Former Finance Minister Felix Mutati says the African Continental Free Trade Area (ACFTA) Agreement will give meaning to the African Union’s 2063 Agenda if well implemented.
In an interview, Mutati said the opening up of the AFTA Agreement would be the biggest game-changer in terms of improving Africa’s socio-economic fortunes, especially at a time when there were challenges regarding multilateral trade.
The AU’s 2063 Agenda seeks to build a prosperous and united Africa based on shared values and a common destiny.
“People have been folding their hands and protecting their territories, so the coming of the Continental Free Trade Area is a bright spot in that particular contest. It is also quite clear that it will face a number of challenges in terms of its implementation for a number of reasons. We can either approach it through the consolidation of the economic blocks, for example, consolidating COMESA, consolidating SADC and the East African Community into one block and dealing with the challenges around trade in that consolidated space. But even within that space, there are challenges, for example, you have within COMESA, something called ‘rules of operation’. In COMESA, they have a general rule of origin that, provided a product is produced by a COMESA country and there is value addition at up to 35 per cent, it will be treated duty-free and tax-free when it’s exported to another country. When you go to SADC, the same issues, they say, ‘for us, it’s item by item. We shall look at each item’. So the problem then becomes, how do you compromise the differences in the treatment of certain transactions within an economic block to facilitate trade?” Mutati wondered.
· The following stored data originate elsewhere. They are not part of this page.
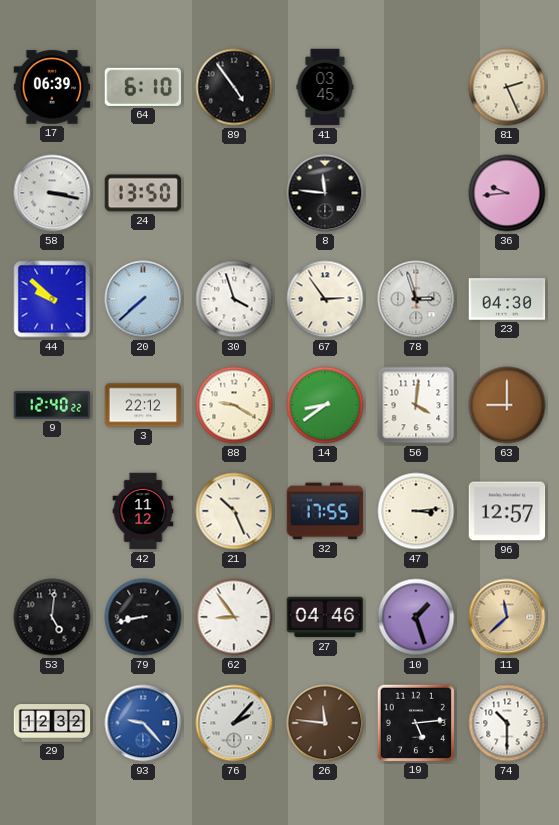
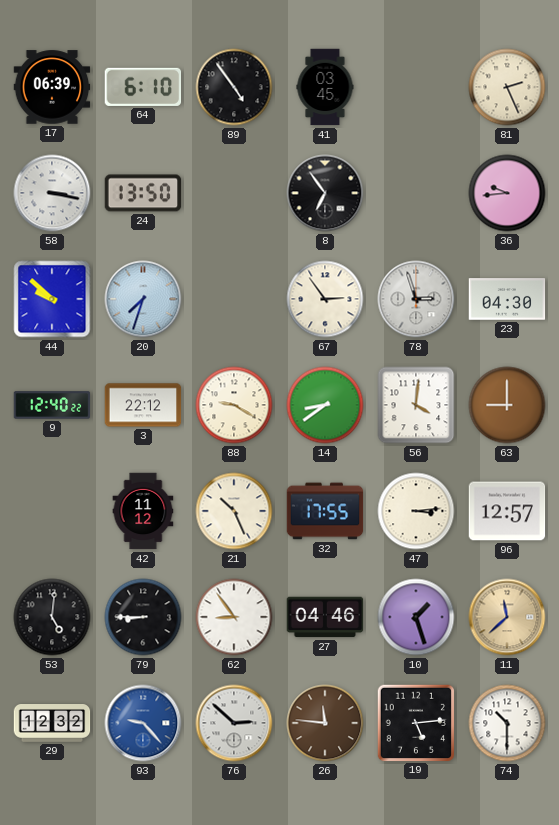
8: 11:46 -> 6:54
20: 7:38 -> 7:33
30: 3:57 -> none
79: 8:43 -> 8:45
76: 2:07 -> 2:52
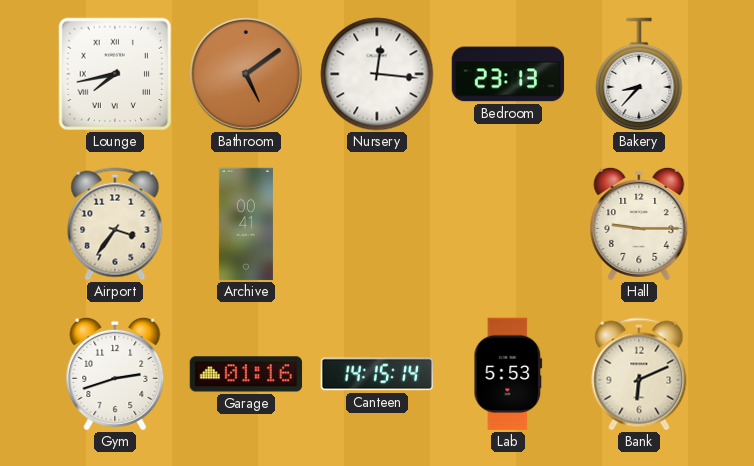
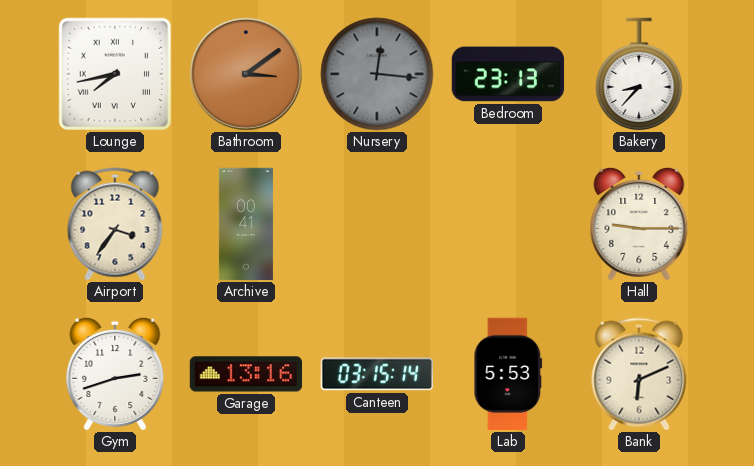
Bathroom: 5:09 -> 3:09
Nursery dial: white -> grey
Garage: 01:16 -> 13:16
Canteen: 14:15 -> 03:15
“Secondly, there are issues around what are called: ‘non-trade barriers’. Your non-trade barriers are even simple things around documentation for crossing borders. Between borders, every economic grouping has got a framework of documents that they use for border transiting. Taking those and reconciling them with another economic block is becoming a lot more difficult. In a number of African countries, there is also what we may call ‘protecting infant industries,’ that, my particular industry hasn’t grown strong enough to be able to fight the others. But those must be treated from an African perspective as building blocks for the Continental Free Trade Area. So, we need to have a positive mind-set that our colleagues in other continents went through the same challenges and have been able to create a solution around them. So, they are not insurmountable…If you ask me, putting on my previous hat as Commerce Minister when we used to engage, I feel it is possible to have the African Continental Free Trade Area, and that is what is going to give meaning to the AU Agenda 2063. Otherwise, if you don’t do that, then what is Agenda 2063? Is it an agenda of continuous conversations about intentions, not about doing? Who will be the Father Christmas of Africa to come and render the solutions that we Africans actually know about?”
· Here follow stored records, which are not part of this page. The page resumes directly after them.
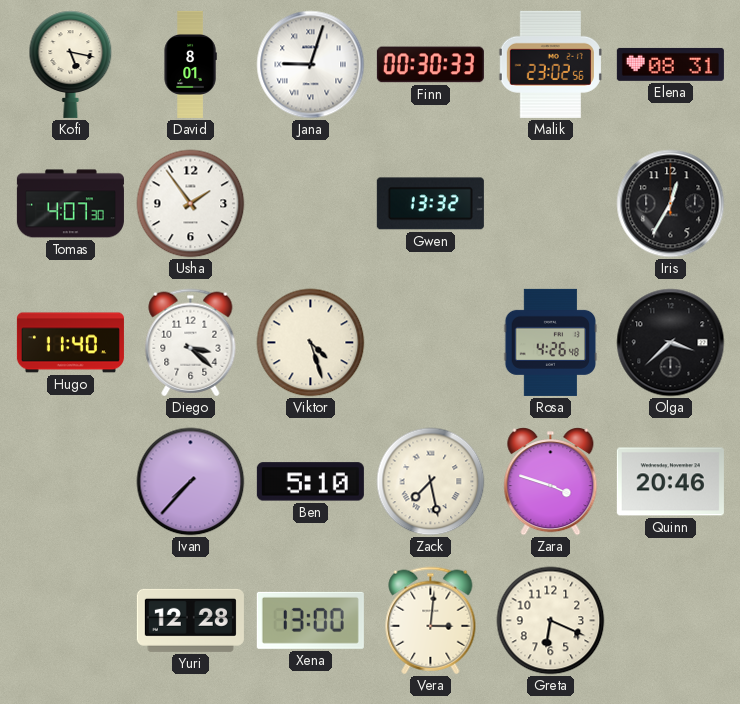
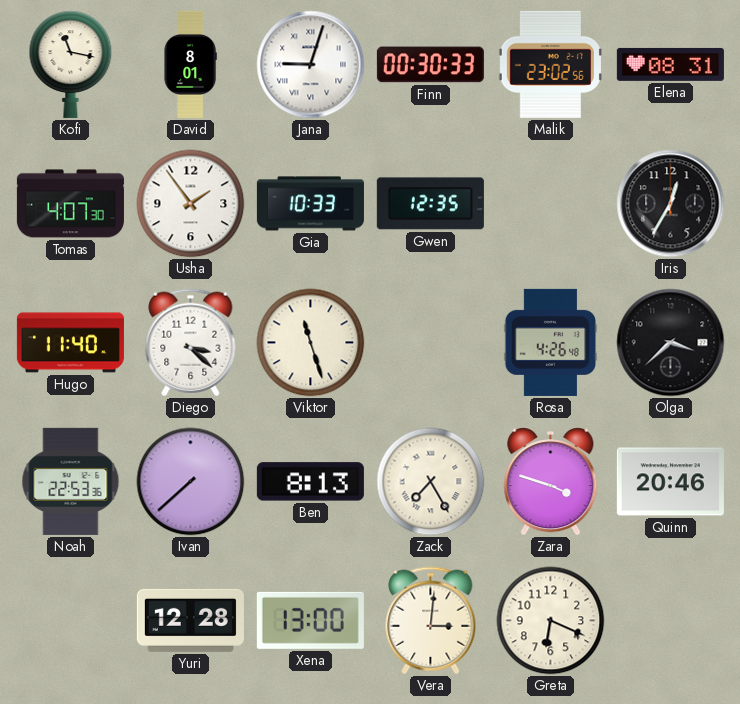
Kofi: 5:17 -> 11:17
Gia: none -> 10:33
Gwen: 13:32 -> 12:35
Viktor: 4:27 -> 11:27
Noah: none -> 22:53
Ivan: 7:37 -> 7:38
Ben: 5:10 -> 8:13
Zack: 7:28 -> 7:25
He expressed optimism that the ACFTA Agreement would improve Africa’s economic position as a number of countries had already signed the Treaty.
“Out of the 55 of 54 African countries that are part of that grouping, I believe over 44 have actually ratified the Continental Free Trade Area Agreement. So, there is hope for Africa. At the moment, the intra-Africa trade is much below 20 per cent. When you compare to other continents, such as Asia, the US, Asia is 50 something plus, others are in the 60 plus. So, we are trading more externally than we are trading with each other. And when we trade with each other, we trade more on raw materials rather than value addition and yet as Africans, we have agreed that our policy will be manufacturing and industrialization. But what we send to Congo, for example, are live goats. Obviously, that doesn’t add value. But for me, I think the mere fact that we are doing it means that for the first time, Africa has seen that the answer to the problems that we face lies with us,” observed Mutati.
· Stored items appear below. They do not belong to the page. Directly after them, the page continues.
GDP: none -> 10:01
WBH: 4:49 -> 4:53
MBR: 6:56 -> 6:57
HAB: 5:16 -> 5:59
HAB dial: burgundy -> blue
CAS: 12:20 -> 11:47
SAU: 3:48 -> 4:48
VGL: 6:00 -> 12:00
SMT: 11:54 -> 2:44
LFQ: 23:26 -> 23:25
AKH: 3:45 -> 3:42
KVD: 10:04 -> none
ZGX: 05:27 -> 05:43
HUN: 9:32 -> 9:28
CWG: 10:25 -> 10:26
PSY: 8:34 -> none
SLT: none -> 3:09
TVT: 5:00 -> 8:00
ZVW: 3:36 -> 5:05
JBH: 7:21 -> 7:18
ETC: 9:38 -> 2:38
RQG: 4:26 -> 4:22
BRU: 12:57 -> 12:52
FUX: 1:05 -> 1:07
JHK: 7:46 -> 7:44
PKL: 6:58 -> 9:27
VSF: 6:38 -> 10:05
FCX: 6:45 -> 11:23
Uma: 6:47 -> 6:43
“We cannot import solutions to address the challenges that we face as a continent. So, we need to have the courage to confront those problems, which are typical trade problems. At the most significant level, we have to address the connectivity of infrastructure because movement of goods, cargo and people in Africa is one of the most challenging. It’s cheaper to move a container from Japan into Dar es Salaam compared to moving it from Dar es Salaam into Lusaka and it’s because at an African level, we are looking at territorial… We are looking at ‘how much should my business community make out of this transaction’ rather than how much should we make as a collective unit? But everybody that goes that route begins from a low point, isn’t it?”